Generating Random Districtings
There do exist a few formal requirements for what constitutes a valid districting. For example, all of the precincts within a single district must be contiguous. Additionally, there is a population equality requirement which specifies a maximum percentage difference in population between any two districts in a districting. Generating districtings under these constraints requires gathering some publicly available geospatial data. For this project, we were assigned three U.S. states (Alabama, Arizona, and Michigan). The public geospatial precinct data for these states did not contain population data so I had to find population data from the 2010 census. This gave me the population within each consensus block, but these census block regions have no geographic relation to precinct regions. I used the computational geometry library shapely to assign the population data from each census block to overlapping precincts in order to come up with population estimates for each precinct.

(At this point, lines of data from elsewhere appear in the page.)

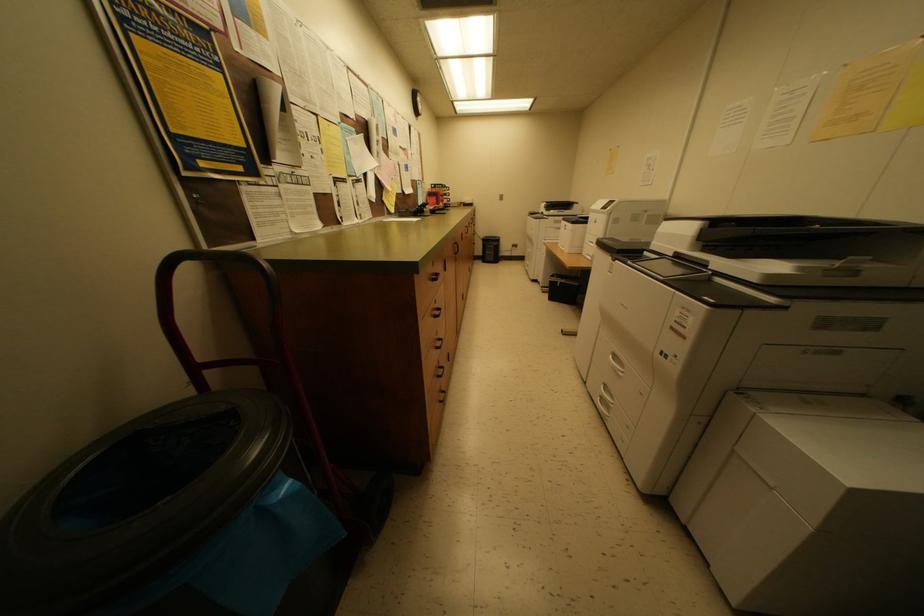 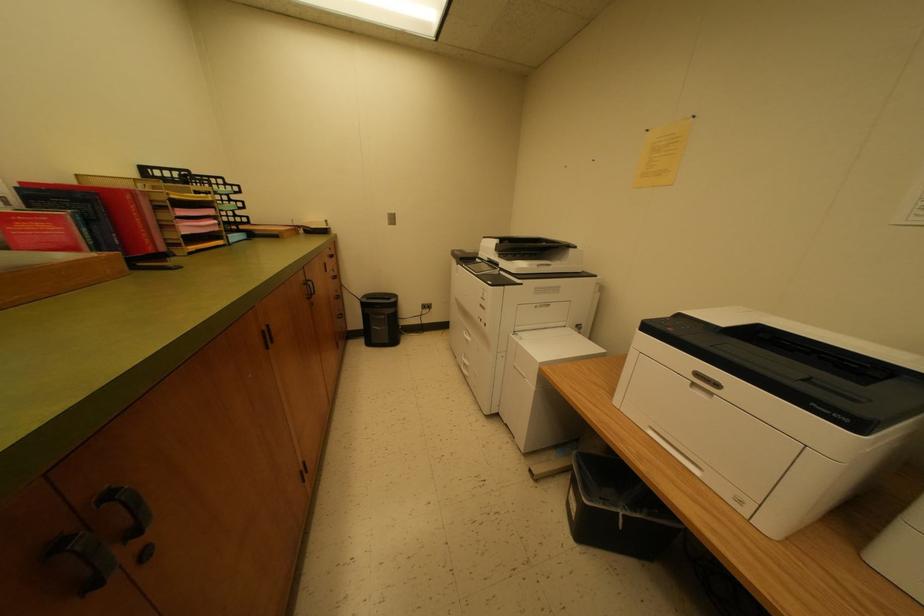 Question: Which direction would the cameraman need to move to produce the second image? Reply with the corresponding letter.

Choices:
 (A) Left
 (B) Right
 (C) Forward
 (D) Backward

Answer: (C) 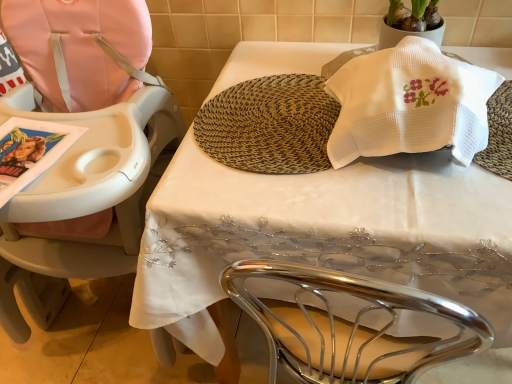 Identify the location of empty space that is ontop of white embroidered tablecloth at center (from a real-world perspective). Image resolution: width=512 pixels, height=384 pixels. (345, 159).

I then analyzed the precinct geospatial data to compute an adjacency graph for all of the precincts. The problem of redistricting can then be reduced to partitioning this graph into a forest of spanning trees such that the population of each spanning tree satisfies the population equality requirement. The professor provided us with Python code that generates such spanning tree forests, but he wasn’t aware that this algorithm was asymptotically inefficient, requiring \(O(n^2)\) time to check the population equality constraint. I came up with my own modified implementation that cuts the population equality check down to \(O(n)\) time, making the \(O(n \log n)\) spanning tree generation step the bottleneck.
I then computed a variety of characteristics for each districting such as compactness score, split county score, and deviation from enacted districting. Compactness is a measure of how well rounded each district in a districting is. Districts that are long and skinny, branching out to include specific precincts, tend to be a sign of gerrymandering, so it is desirable for districts to be more compact. One way to compute this is to count the precincts on the border of a district and divide by the number of precincts within the district. This simply required iterating through the precincts in the adjacency graph I already computed to check for neighboring precincts not in the current district. The split county score counts how many counties are split into multiple districts. It is generally desirable to have every county contained in exactly one district. I checked for split counties using the same shapely library used earlier for population estimates and publicly available geospatial data for counties.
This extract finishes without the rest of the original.